Through accounting policies, an organization can influence the procedure for recognizing expenses related to the acquisition of depreciable assets. Since distorting the depreciation calculation can lead to the recognition of unreliable financial statements, it is important to correctly determine:

  • The objects of accounting for fixed assets (including cost criteria for recognition);
  • The start and end dates of depreciation;
  • Useful life periods;
  • The salvage value of fixed assets;
  • The methods of calculating depreciation;
  • The order of accounting for accrued depreciation.

Depreciation charges reduce the profit earned, so it is necessary to develop a depreciation policy that allows for the possibility of obtaining the maximum profit.

Methods for evaluating material production reserves

In accordance with paragraph 36 of the Russian Accounting Standards 5/2019, released and depleted reserves are evaluated using one of the following methods:

  • by the cost of each unit;
  • by the average cost;
  • by the cost of the first units received (FIFO method).

For tax accounting purposes, the following methods of evaluating material production reserves may be used by the organization when they are depleted:

  • the method of evaluating the cost of each unit of the reserves;
  • the method of evaluating the average cost;
  • the method of evaluating the cost of the first acquisitions (FIFO method).

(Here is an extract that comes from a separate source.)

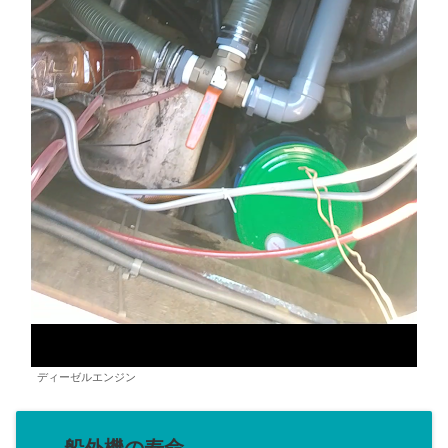
ディーゼルエンジン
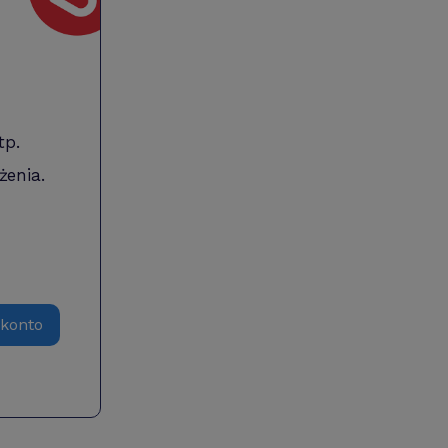
tp.
żenia.
 konto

Changes in the value of remaining materials affect the amount of current assets on the balance sheet and all indicators calculated on their basis. The use of different methods of evaluating material production reserves gives the organization the ability to achieve both minimum and maximum evaluations of material production reserves and to influence the impact of their write-off on the financial result.

Compiling tax accounting policies

When preparing tax accounting policies, one should follow the rules:

  1. From several options allowed by Chapter 25 of the Tax Code of the Russian Federation (Profit Tax of Organizations), choose the most suitable method for accounting for assets or economic operations.
  2. Specify accounting options only for operations that the organization performs or plans to perform.
  3. If the methodology for applying a particular method is not specified in tax legislation, it can be:
    • borrowed from financial accounting;
    • developed independently.

Develop independent tax accounting registers if the financial accounting registers do not provide sufficient information to determine the tax base.

A well-designed accounting policy allows solving several tasks at once:

  1. Improving the financial condition of the organization – choosing the most suitable accounting methodology that corresponds to the current type of organization’s activity;
  2. Determining the optimal tax burden – choosing the most suitable accounting methods for tax purposes;
  3. Reducing labor costs in the organization – efficient organization of document flow (forms, deadlines, methods of transmission), storage of primary documents (use of electronic archives), application of optimal accounting methods;
  4. Reducing the risk of disputes with supervisory authorities – a detailed procedure for determining methods of accounting complicates the ability of auditors to challenge the legitimacy of their application;
  5. Reducing the risk of receiving a modified, conditionally positive, or negative audit opinion – an accounting policy that is complete, up-to-date, and consistent with the organization’s actual accounting will help form a positive opinion of auditors;
  6. Ensuring a high level of the organization’s internal control system – an accounting policy that provides for the timing and algorithm of inventory of assets and liabilities, as well as describing the procedure for controlling economic operations, can become an element of effective management.